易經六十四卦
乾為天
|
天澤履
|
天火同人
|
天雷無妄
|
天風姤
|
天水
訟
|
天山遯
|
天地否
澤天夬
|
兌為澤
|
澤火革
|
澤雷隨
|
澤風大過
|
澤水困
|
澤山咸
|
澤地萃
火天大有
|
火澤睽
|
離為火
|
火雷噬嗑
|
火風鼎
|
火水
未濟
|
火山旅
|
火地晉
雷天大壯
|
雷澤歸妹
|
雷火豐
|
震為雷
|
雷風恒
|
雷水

┄┄┄┄┄┄

* Exercise directions
Every entry above, from first to last, should be repeated exactly.

* Task solution
易經六十四卦
乾為天
|
天澤履
|
天火同人
|
天雷無妄
|
天風姤
|
天水
訟
|
天山遯
|
天地否
澤天夬
|
兌為澤
|
澤火革
|
澤雷隨
|
澤風大過
|
澤水困
|
澤山咸
|
澤地萃
火天大有
|
火澤睽
|
離為火
|
火雷噬嗑
|
火風鼎
|
火水
未濟
|
火山旅
|
火地晉
雷天大壯
|
雷澤歸妹
|
雷火豐
|
震為雷
|
雷風恒
|
雷水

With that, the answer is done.